“That’s right. He has a real gift, though he’s a bit rusty on the “Dance of the Four Swans.” More practicing at home should straighten all that out. Now, I do want to talk to you about—”
“Wait, hold on.” I held my hands up to keep her from continuing. “I think one of us is confused. Jack doesn’t play the piano. He doesn’t play any instruments.”
Delores squinted at me, as though she didn’t understand my words. “What was that, dear?”
“Jack doesn’t play the piano.”
“Yes, he does.”
“No, he doesn’t.”
“Well then he does a good job of pretending to play Tchaikovsky.”
“Wha-what?” Why was it suddenly hot in the dance studio?
I turned my confused frown to my son and found him watching me with a gaze too much like Greg’s. His face was angelic, but his eyes held a hint of devilry and guilt.
“Jack?” I appealed to him. “What’s this all about?”

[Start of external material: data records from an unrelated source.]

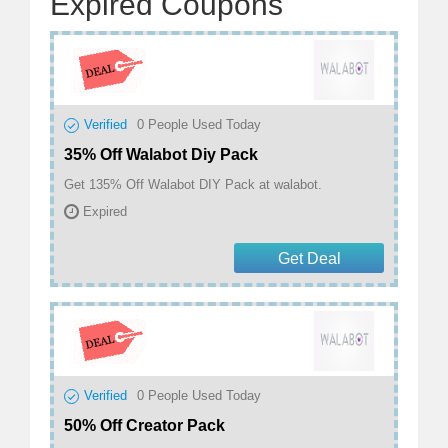
Expired Coupons
Verified
0
People Used Today
35% Off Walabot Diy Pack
Get 135% Off Walabot DIY Pack at walabot.
Expired
Get Deal
Verified
0
People Used Today
50% Off Creator Pack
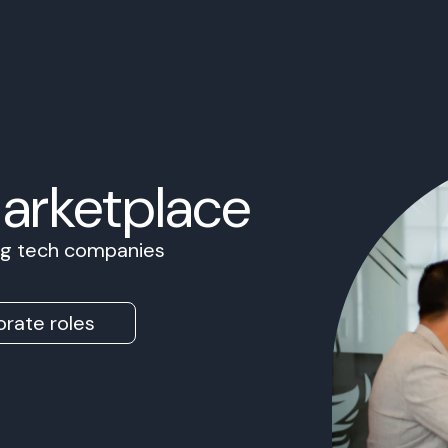
Marketplace
ing tech companies
rate roles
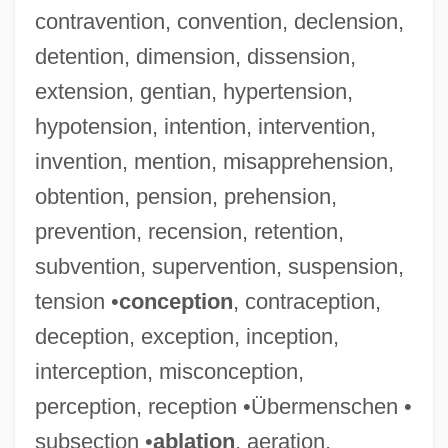
contravention, convention, declension,
detention, dimension, dissension,
extension, gentian, hypertension,
hypotension, intention, intervention,
invention, mention, misapprehension,
obtention, pension, prehension,
prevention, recension, retention,
subvention, supervention, suspension,
tension •
conception
, contraception,
deception, exception, inception,
interception, misconception,
perception, reception •Übermenschen •
subsection •
ablation
, aeration,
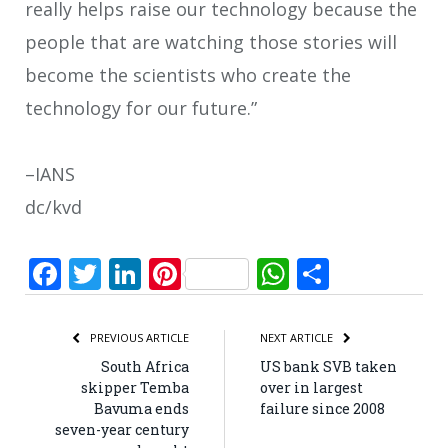
really helps raise our technology because the
people that are watching those stories will
become the scientists who create the
technology for our future.”
–IANS
dc/kvd
Facebook
Twitter
LinkedIn
Pinterest
WhatsApp
Share
PREVIOUS ARTICLE
NEXT ARTICLE
South Africa
US bank SVB taken
skipper Temba
over in largest
Bavuma ends
failure since 2008
seven-year century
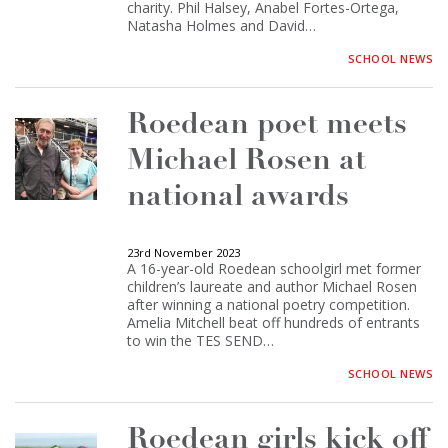
charity. Phil Halsey, Anabel Fortes-Ortega,
Natasha Holmes and David…
SCHOOL NEWS
Roedean poet meets
Michael Rosen at
national awards
23rd November 2023
A 16-year-old Roedean schoolgirl met former
children’s laureate and author Michael Rosen
after winning a national poetry competition.
Amelia Mitchell beat off hundreds of entrants
to win the TES SEND…
SCHOOL NEWS
Roedean girls kick off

He shrugged. “I’ve been messing around a little.” I didn’t miss how his fingers stroked the white keys of the piano with affection.
“Messing around?” Delores and I asked in unison.
“My dear boy, one does not mess around with Tchaikovsky’s Swan Lake.” Delores straightened her spine and sniffed in his direction, as though he’d offended her.
“When? Where?” My head was swimming and I needed to lean against something sturdy. I walked to the upright piano and placed a hand on it.
He shrugged again. “Here. At school. At Professor Simmons’s.”
“Have you been getting piano lessons? At school?”
“No. But Ms. Pastizo lets me in the chorus room during lunch.”
“Ms. Pastizo lets you in the chorus room . . . ?” I repeated. I was so confused. Jack was only eight, never had a music lesson, never—to my knowledge—displayed any interest in music or taking lessons. I glanced between him and the instrument. “Play something, please.”
He swallowed, his gaze wide and watchful . . . and wary. “I still want to play soccer.”
“What?”
“If I have to choose between music and soccer, I want to play soccer.” Jack crossed his arms over his chest.
“I promised you, you can play soccer this spring and I will keep my promise.” My gaze flickered to Delores, who was now watching us with dawning comprehension.
“He’s never had a lesson.” She made this statement to the room rather than to any one of its inhabitants, and with no small amount of wonder and awe.
Her wonder and awe made me nervous. “Jack, play Tchaikovsky. Play the Dance of the Six Ducks.”
“The Dance of the Four Swans,” Delores provided gently, coming to stand next to me.
“Yes. That one.” I knew nothing about Tchaikovsky’s music other than what I heard on the local NPR classical radio station. I couldn’t believe my young son was capable of playing chopsticks, let alone anything so complicated.
Jack narrowed his eyes with protest, so I narrowed mine with warning. My mom-glare must’ve been sufficiently threatening because he sighed loudly and placed his hands on the keys. He gave one more dramatic sigh before his eyes lost focus and he began playing.
And ohmydearGodinheaven, my son was playing the Jig of the Even Numbered Birds by Tchaikovsky. And he was playing it well. Remarkably well. Without sheet music. My jaw dropped and I covered my open mouth with shaking fingers.
“Oh my God.”
Delores’s hand closed over my shoulder and I turned my gaze to hers. She was smiling at me, a knowing smile, an elated smile. And it terrified me.
“He’s never had a lesson?”
I shook my head.
“Then you know what this means.”
I shook my head again—faster this time—not because I didn’t know what his spontaneous piano playing meant, but because I didn’t want her to say it.
“How lovely,” she said, obviously not understanding the ramifications of her next words, “Jack is a prodigy.”
***
“You have to take a bath.”
“But the water is wet.”
“That’s the point of water.”
“Can’t I take a sand bath?”
I looked to the heavens beyond the ceiling of our apartment. “What are you talking about?”
“Jack says people who live in the desert take sand baths.” Grace’s little voice adopted an accusatory edge, as though I’d been keeping this vital piece of information from her. As though I’d been needlessly subjecting her to the horror of wet baths for the last five years, like some sort of barbarian water-pusher.
“We don’t live in the desert. We live in snowy Chicago, where water abounds—not sand.”
I heard the distinct ring of my cell phone over the rush of the faucet and Grace’s protests.
“But—”
“No. No more arguing, Grace. Get in the bath.”
“But—”
“If I have to tell you one more time to get in the bath . . .” I turned to leave, rubbing my forehead, the sharp spike of pain radiating from my temples. If Greg were here he’d know how to get Grace into the bath without a fight. He was the master of convincing our children to brush their teeth and go to bed on time, all the while making everything fun.